No Absolutes
Contemporary Art from the Region
October 8, 2000 - January 7, 2001
Catalogue Essay - Connie Arismendi

Connie Arismendi
Connie Arismendi looks to family and uses natural materials to create
objects that offer comfort both through the familiar and through suggestions
of physical comfort. In Tree of Life, she builds a colossal candelabra
that is also a tree. The candles bear elusive portraits of members of
her family. The form was inspired by a huge candelabra in the cathedral
in Milan, an icon that she recalls as one of both beauty and horror. The
candles transform the ordinary into the liturgical. They convey a sense
of the ephemeral and vulnerable in contrast to the solidity of the metal
tree, and of the duration of a life in contrast to the eternal.
Arismendi creates metaphors of fragility in all her works. In The Pull of Life, she uses velvet cushions as receptacles for growing orchids. During the period of the exhibition, some of the plants will die. But she offers physical comfort and beauty to balance loss. The sense of luxury conveyed by the velvet and orchids is contradicted by their placement on the floor, a disjunction that defies the offer of comfort.

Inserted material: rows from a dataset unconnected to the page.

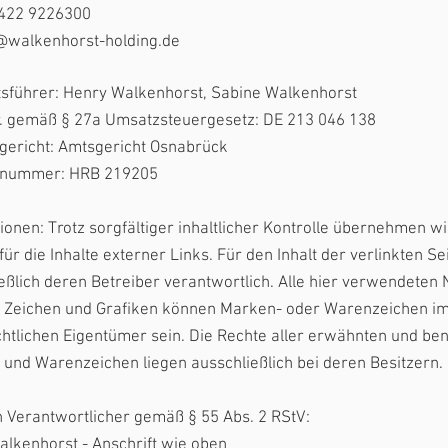
5422 9226300
@walkenhorst-holding.de
tsführer: Henry Walkenhorst, Sabine Walkenhorst
r. gemäß § 27a Umsatzsteuergesetz:
DE 213 046 138
gericht: Amtsgericht Osnabrück
rnummer:
HRB 219205
ionen: Trotz sorgfältiger inhaltlicher Kontrolle übernehmen wi
für die Inhalte externer Links. Für den Inhalt der verlinkten Se
eßlich deren Betreiber verantwortlich. Alle hier verwendeten
, Zeichen und Grafiken können Marken- oder Warenzeichen im
chtlichen Eigentümer sein. Die Rechte aller erwähnten und be
und Warenzeichen liegen ausschließlich bei deren Besitzern.
ch Verantwortlicher gemäß § 55 Abs. 2 RStV:
lkenhorst - Anschrift wie oben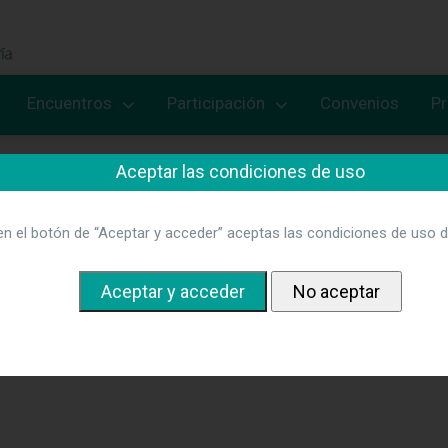
Encuentros
Participación
Convenios
P
Aceptar las condiciones de uso
en el botón de “Aceptar y acceder” aceptas las condiciones de uso d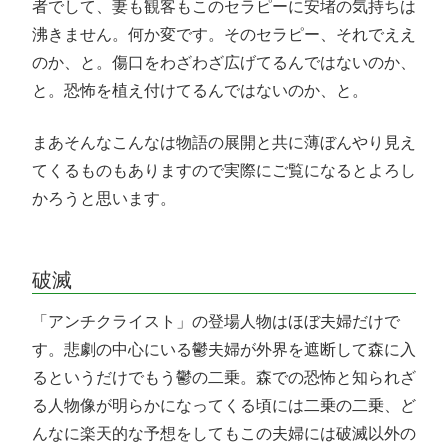
者でして、妻も観客もこのセラピーに安堵の気持ちは
沸きません。何か変です。そのセラピー、それでええ
のか、と。傷口をわざわざ広げてるんではないのか、
と。恐怖を植え付けてるんではないのか、と。
まあそんなこんなは物語の展開と共に薄ぼんやり見え
てくるものもありますので実際にご覧になるとよろし
かろうと思います。
破滅
「アンチクライスト」の登場人物はほぼ夫婦だけで
す。悲劇の中心にいる鬱夫婦が外界を遮断して森に入
るというだけでもう鬱の二乗。森での恐怖と知られざ
る人物像が明らかになってくる頃には二乗の二乗、ど
んなに楽天的な予想をしてもこの夫婦には破滅以外の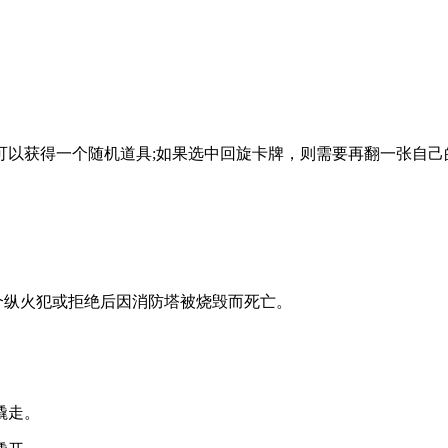
可以获得一个随机道具;‌如果选中回旋卡牌，‌则需要再翻一张自己
下一个纵火犯或拒绝后因消防塔被烧毁而死亡。‌
走。‌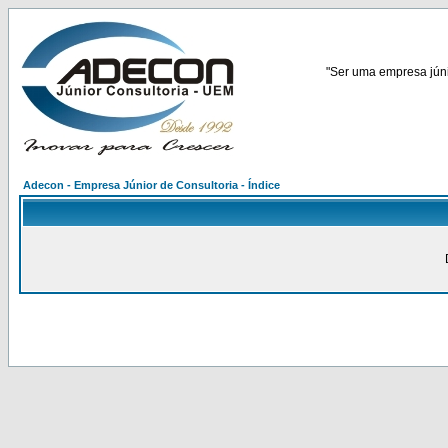
"Ser uma empresa júnio
Adecon - Empresa Júnior de Consultoria - Índice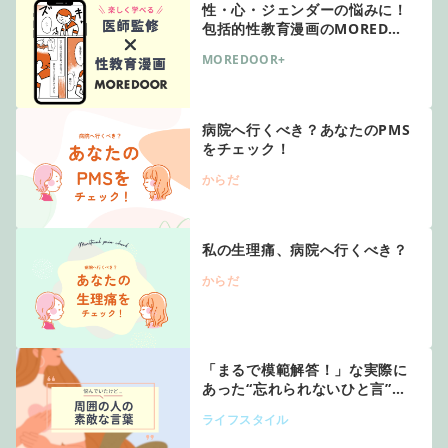
性・心・ジェンダーの悩みに！
包括的性教育漫画のMORED…
MOREDOOR+
病院へ行くべき？あなたのPMS
をチェック！
からだ
私の生理痛、病院へ行くべき？
からだ
「まるで模範解答！」な実際に
あった“忘れられないひと言”…
ライフスタイル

Arismendi fuses metaphors of nature and relationships in Entrelazados. Two potato vines grow separately yet they twine together. The veil surrounding them bespeaks privacy, or the wish for it, since we can look through it to glimpse this conceit of intimacy.
In Ty y Yo (You and I), a simple pairing of a sugar and creamer suggests both difference and relation. They are a matched set, referencing family in the worn and treasured objects.
Marilyn A. Zeitlin
Director/Chief Curator
Arizona State University Art Museum
Return to the No Absolutes exhibition
For more information contact John Spiak at spiak@asu.edu.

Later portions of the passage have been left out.